What the exercise asks
Every line holding "рублей" should be copied from the records below.

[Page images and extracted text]
********************
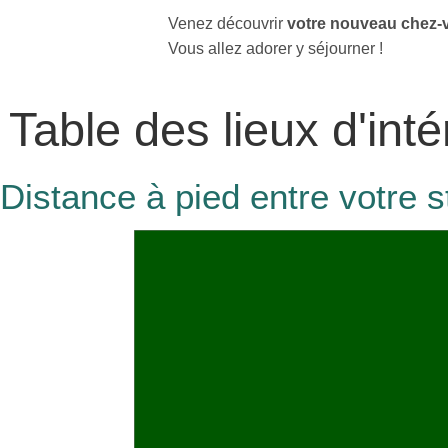
Venez découvrir
votre nouveau chez-
Vous allez adorer y séjourner !
Table des lieux d'int
Distance à pied entre votre s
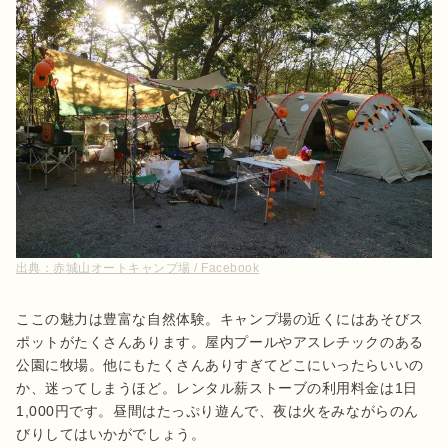
出典：
赤城山オートキャンプ場 / Facebook
ここの魅力は豊富な自然体験。キャンプ場の近くにはあそびス
ポットがたくさんあります。屋内プールやアスレチックのある
公園に牧場。他にもたくさんありすぎてどこにいったらいいの
か、迷ってしまうほど。レンタル薪ストーブの利用料金は1日
1,000円です。昼間はたっぷり遊んで、夜は火をみながらのん
びりしてはいかがでしょう。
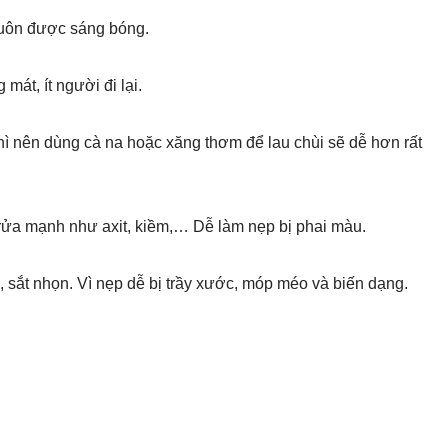
uôn được sáng bóng.
mát, ít người đi lại.
ì nên dùng cà na hoặc xăng thơm để lau chùi sẽ dễ hơn rất
y rửa mạnh như axit, kiềm,… Dễ làm nẹp bị phai màu.
 sắt nhọn. Vì nẹp dễ bị trầy xước, móp méo và biến dạng.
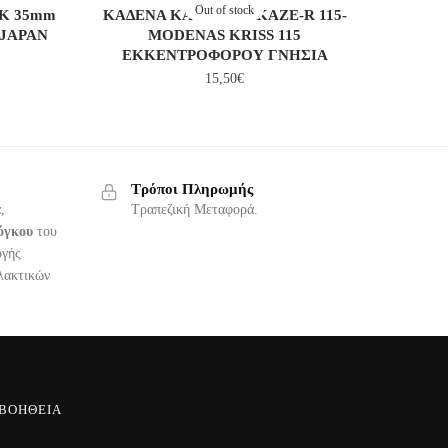
Out of stock
K 35mm
ΚΑΔΕΝΑ KAWASAKI KAZE-R 115-
 JAPAN
MODENAS KRISS 115
ΕΚΚΕΝΤΡΟΦΟΡΟΥ ΓΝΗΣΙΑ
15,50
€
Τρόποι Πληρωμής
,
Τραπεζική Μεταφορά.
όγκου
του
ογής
λακτικών
ΒΟΉΘΕΙΑ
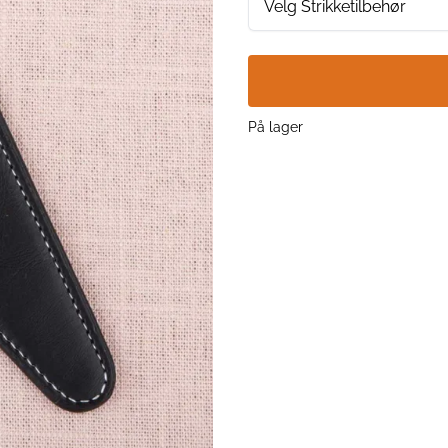
Velg Strikketilbehør
På lager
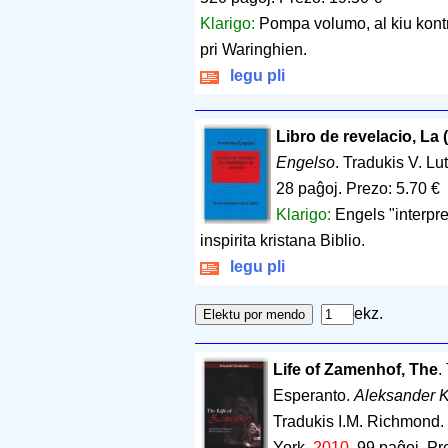
Klarigo:
Pompa volumo, al kiu kontr
pri Waringhien.
legu pli
Libro de revelacio, La
Engelso
. Tradukis V. L
28 paĝoj
.
Prezo: 5.70 €
Klarigo:
Engels "interpret
inspirita kristana Biblio.
legu pli
ekz.
Life of Zamenhof, The
.
Esperanto.
Aleksander 
Tradukis I.M. Richmond
York.
2010
.
99 paĝoj
.
Pr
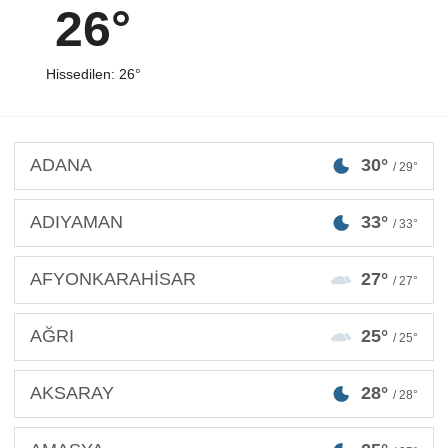
26°
Hissedilen: 26°
ADANA
30°
/ 29°
ADIYAMAN
33°
/ 33°
AFYONKARAHİSAR
27°
/ 27°
AĞRI
25°
/ 25°
AKSARAY
28°
/ 28°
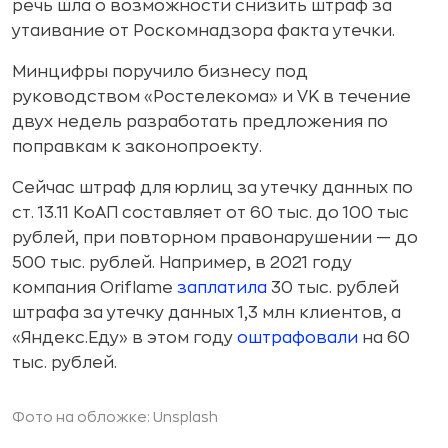
речь шла о возможности снизить штраф за
утаивание от Роскомнадзора факта утечки.
Минцифры поручило бизнесу под
руководством «Ростелекома» и VK в течение
двух недель разработать предложения по
поправкам к законопроекту.
Сейчас штраф для юрлиц за утечку данных по
ст. 13.11 КоАП составляет от 60 тыс. до 100 тыс
рублей, при повторном правонарушении — до
500 тыс. рублей. Например, в 2021 году
компания Oriflame
заплатила
30 тыс. рублей
штрафа за утечку данных 1,3 млн клиентов, а
«Яндекс.Еду» в этом году
оштрафовали
на 60
тыс. рублей.
Фото на обложке: Unsplash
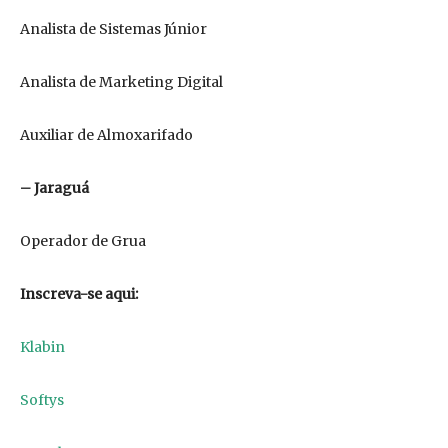
Analista de Sistemas Júnior
Analista de Marketing Digital
Auxiliar de Almoxarifado
– Jaraguá
Operador de Grua
Inscreva-se aqui:
Klabin
Softys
********************
Answer
рублей, при повторном правонарушении — до
500 тыс. рублей. Например, в 2021 году
30 тыс. рублей
тыс. рублей.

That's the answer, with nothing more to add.